Regulators need to ensure brand texts can enjoy 20 more years

Twenty years ago this week the very first text message was sent. Over the last two decades, brands with a keen a eye on pervasive communication trends have taken to the humble SMS message with vigour.

Russell Parsons

I suspect the sender of the first message, an engineer wished a friend “Merry Christmas” from a PC to a mobile on the Vodafone network, did not envisage the scale text messaging enjoys now.

Brands have been quick to follow text happy consumers in using the channel. Unfortunately, some have overstepped the mark in their use of the tool.

Last week, the Information Commission’s Office fined Tetrus Telecoms’ owners Christopher Niebel and Gary McNeish a total of £440,000 for sending millions of unlawful spam text messages.

The ICO and other interested bodies will be hoping the naming and shaming of the first SPAM texters to be fined the sums it is now able to will be provide a deterrent to other nefarious operators. To misquote the assertive signs shops once carried as warnings to kleptomaniacs: “Spam texters WILL BE prosecuted”.

The PR team at the body, which now has the power to fine spam texters up to £500,000 and with relative haste, must have been in overdrive last week preparing to unveil with as much of a noise as its modest comms budget allows that it has taken its first major scalps.

Cue an avalanche of national coverage excitedly declaring that some evil folks got got.

It is right and proper the ICO should make a splash. It does, to co-opt a line from a myriad of gangster movies, “send a message”. The message? SPAM texting is a blight and those operating outside the law will be prosecuted, fined and be left unable to practice again.

This should be just the start. The perception among many across the land is that the problem is huge, even if the facts on volume do not marry with what is believed.
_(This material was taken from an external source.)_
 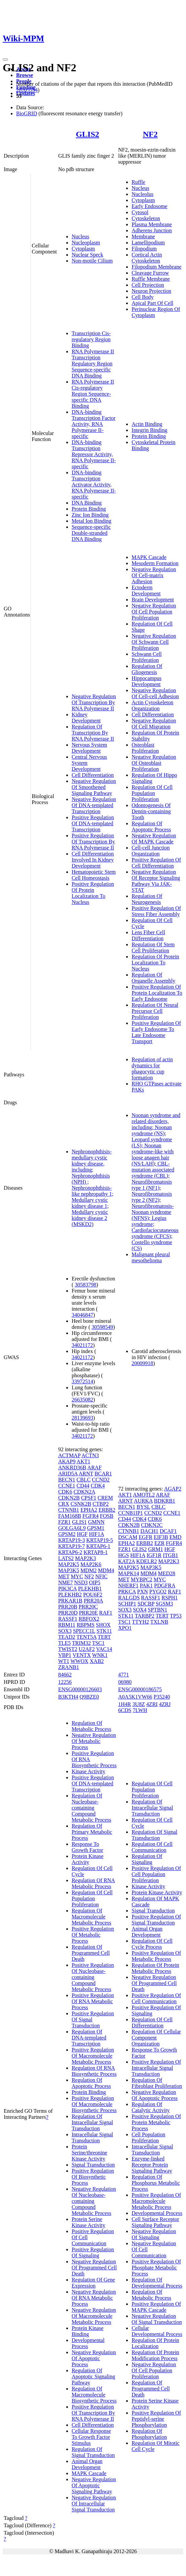 What do you see at coordinates (135, 1697) in the screenshot?
I see `A0A5K1VW66` at bounding box center [135, 1697].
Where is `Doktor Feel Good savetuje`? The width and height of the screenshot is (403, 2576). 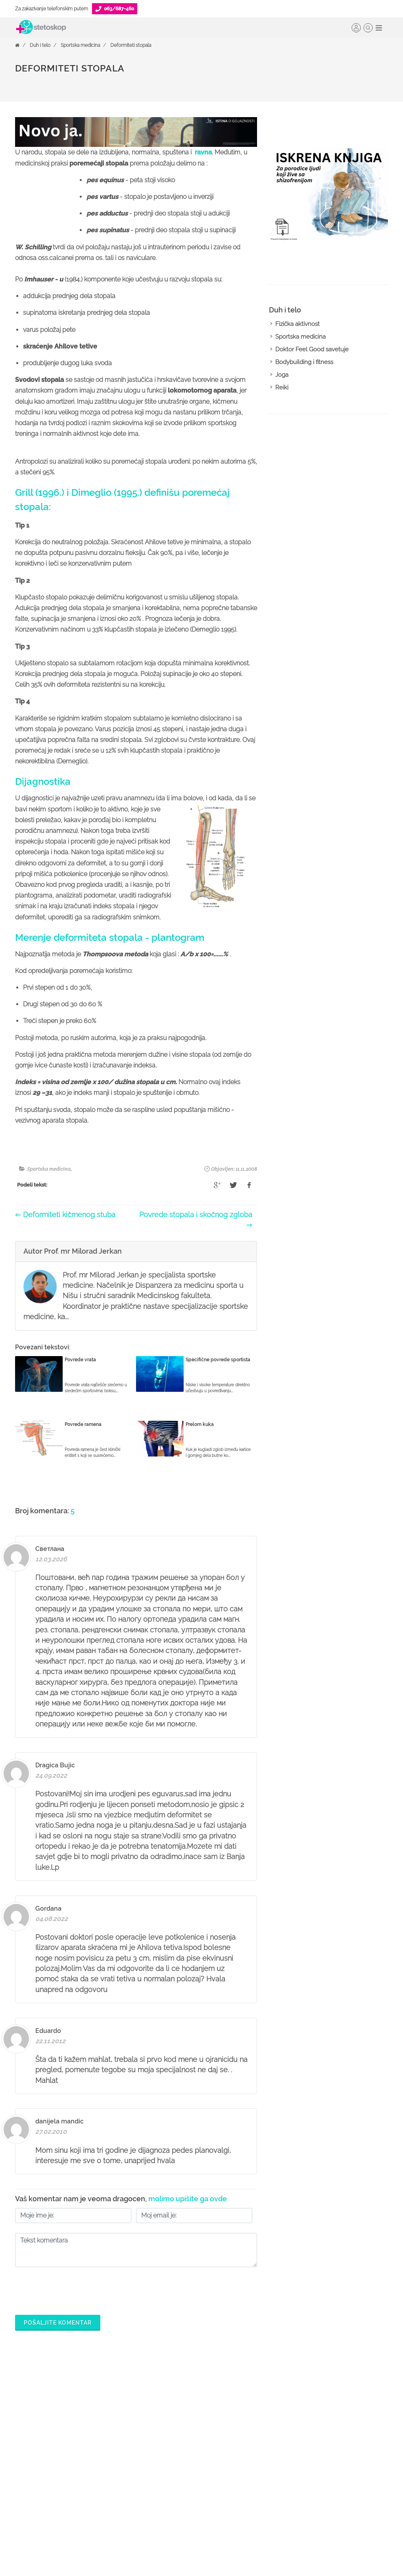 Doktor Feel Good savetuje is located at coordinates (312, 349).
The ICO is looking to issue penalties to three other companies believed to be acting in breach of the regulations. It should attempt to maximise coverage again if it does.

Fines and the naming and shaming of those in breach is the biggest and one of the few tools available to the ICO. The more proactive safeguards available to consumers who wish to register their displeasure with other forms of direct marketing – opting out of direct mail by registering with the Mail Preference Service or telemarketing through the Telephone Preference Service – are not available to consumers wishing to curb spam texts.

Persistent fines, well publicised will hammer the point home – SPAM texters will not be tolerated.

There is a danger that legitimate use of SMS could be killed because of the apoplexy caused by rogue practices. The more the shadowy practitioners of nefarious behaviour see it will not be tolerated, the quicker they will get the message. And text messages might enjoy another successful 20 years.